Por Mariano Verrina
Todo esto arranca con el Vasco Arruabarrena desencajado. Es el vestuario visitante de la cancha de Lanús. Aquella imagen ya quedó tapada por el gas pimienta, las bengalas, las corridas, las desprolijidades, las decisiones tardías, la cobardía. Pero todo arranca allá atrás. La cadena está sucia desde el primer eslabón. Boca la acaba de ganar a Lanús, un partido bravo de esos que ameritan sonrisas grandes, pero el Vasco levanta el dedo índice y lo mueve con cara de malo. Se esfuerza. Habla fuerte, le sale mal. Insiste en que los clásicos por la Copa tienen que jugarse “el 6 y el 13”. Dice que Boca se va a presentar esos días porque así estaba estipulado por la Conmebol. Desliza también que algún ente local, sudamericano, mundial o interplanetario prefiere que sea River el que siga en la Libertadores. Instala un complot.
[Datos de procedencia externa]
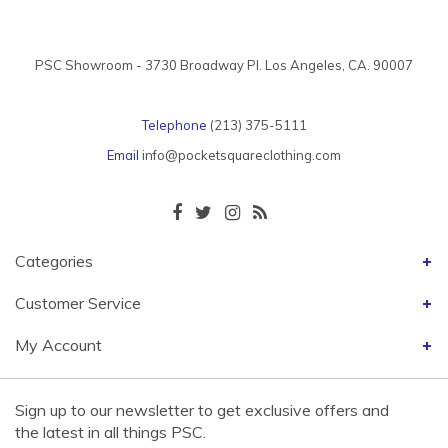
PSC Showroom - 3730 Broadway Pl. Los Angeles, CA. 90007
Telephone
(213) 375-5111
Email
info@pocketsquareclothing.com
Categories
Customer Service
My Account
Sign up to our newsletter to get exclusive offers and
the latest in all things PSC.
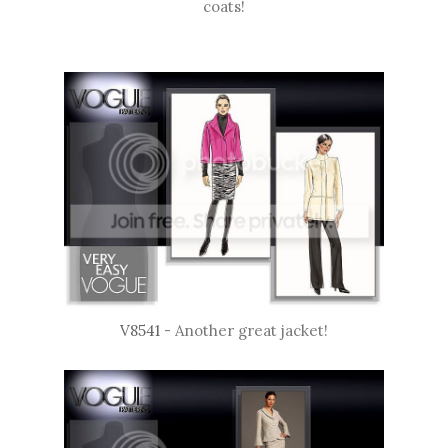
coats!
V8541
- Another great jacket!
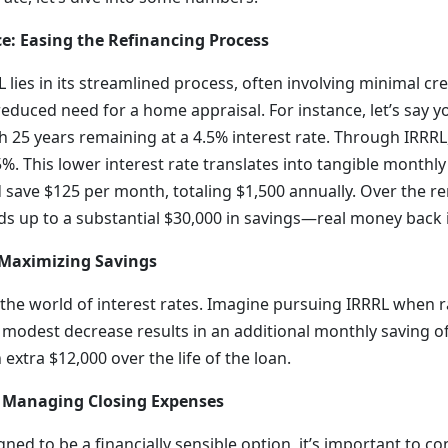
ce: Easing the Refinancing Process
 lies in its streamlined process, often involving minimal cre
educed need for a home appraisal. For instance, let’s say 
 25 years remaining at a 4.5% interest rate. Through IRRRL
5%. This lower interest rate translates into tangible monthly 
 save $125 per month, totaling $1,500 annually. Over the r
dds up to a substantial $30,000 in savings—real money back 
 Maximizing Savings
n the world of interest rates. Imagine pursuing IRRRL when r
 modest decrease results in an additional monthly saving o
extra $12,000 over the life of the loan.
: Managing Closing Expenses
gned to be a financially sensible option, it’s important to co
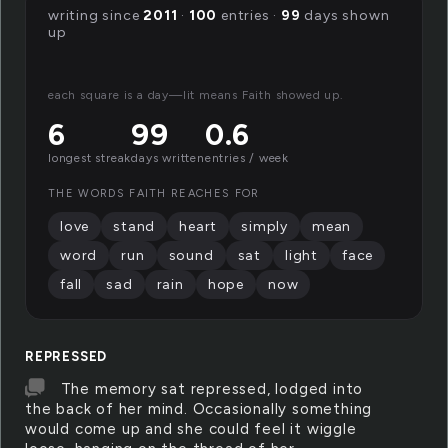
writing since
2011
·
100
entries ·
99
days shown
up
each square is a day—lit means Faith showed up.
6
99
0.6
longest streak
days written
entries / week
THE WORDS FAITH REACHES FOR
love
stand
heart
simply
mean
word
run
sound
sat
light
face
fall
sad
rain
hope
now
REPRESSED
The memory sat repressed, lodged into
the back of her mind. Occasionally something
would come up and she could feel it wiggle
Se queja de los popes de Torneos & Competencias y de los manejos de “la televisión”.
Es el primer eslabón de una cadena engrasada por todos lados. Con mezquindades futboleras, con intereses políticos y actores que juegan para el gobierno nacional frente a otros que operan para el gobierno porteño, con internas entre barras bravas (cada vez que escuche o lea estas palabras, reemplácelas por “delincuentes”), con presidentes torpes, con futbolistas hipócritas, con hinchas enajenados, con periodistas cómplices por acción u omisión, con policías ineptos y dirigentes incapaces.
Todo dentro de la misma olla. Tres Superclásicos juntos. El morbo perfecto. El recorte fiel de todas las miserias compactadas en un par de semanas a puro vértigo. Una vez solucionado el tema de las fechas, el eje se centró en la elección de los árbitros. Cada cual rosqueó para su lado, cada uno tenía una vieja factura para sacar a la luz. O la misma, reversible. Porque con los árbitros sucede algo extraño: supongamos que X perjudicó a Boca hace dos años, entonces, ¿cuál de los dos equipos quiere que no vuelva a dirigir: Boca porque lo perjudicó o River porque con ese antecedente va a estar condicionado y no querrá repetirlo? Siga, siga… Por las dudas, lloramos todos. Mientras, se enchastra la integridad de los árbitros que ya son malos de por sí para andar pensando que además son deshonestos.
Los entrenadores jugaron a las escondidas. Plantaron formaciones falsas en la semana y los periodistas repetimos hasta creernos nuestras propias mentiras. A Sebastián Driussi le diagnosticaron paperas y hasta se especuló con que había contagiado a varios compañeros por compartir el mate. El jugador de River solo tenía un poco hinchada la cara.
En todo este circo, el clásico del torneo local fue un mero ensayo para lo que realmente importaba: uno iba a quedar eliminado. En el partido y medio que pudo “jugarse” por la Copa, River, con menos en plantel, fue más que Boca. Y esta oración será la única que se escriba de fútbol propiamente dicho. El encuentro de ida en el Monumental dejó la patada criminal de Ramiro Funes Mori, el roscazo de Sánchez a Gago, el mal arbitraje de Germán Delfino y el suspenso ideal para la revancha…
Y ahí sí. La olla lista y el gas en su punto más alto. Gas pimienta. Condimentado con chicanas, con amenazas, con una bandera colgada en el alambrado que avisaba que de La Boca no se iba a ir nadie, con el famoso drone sobrevolando la cabeza de los jugadores de River heridos. Con los jugadores de Boca plantados como para reanudar un partido que ya estaba roto, con los plateístas acortando sus horas de descanso con tal de esperar el momento en el que los de River enfilaran para el vestuario para tirarles algo o al menos putearlos. Con lo que todos ya vieron en cadena nacional, ya masticaron, procesaron y analizaron a su gusto.
Veinticuatro horas pasaron entre la muerte de Emanuel Ortega —un pibe de 21 años que jugaba en San Martín de Burzaco, en la Primera C, y producto de una acción de juego chocó su cabeza contra una pared en pleno partido— y el momento en el que los jugadores de River se fueron de la Bombonera. Algunos iban en el micro rumbo a la concentración; otros cuatro, en combi hacia el Hospital del Quemado. Le tocó a Boca, le tocó al pibe Ortega. Pudo haber sido en cualquier partido del ascenso, pudo haber sido River el involucrado cuando en la revancha de la Promoción para evitar el descenso entraron barras (delincuentes) al vestuario del árbitro Sergio Pezzotta para amenazarlo. Nada sorprende. Todo pasa. Hay una sola cosa que llama la atención en todo este mamarracho que es el fútbol argentino: ¿cómo no ocurrió antes?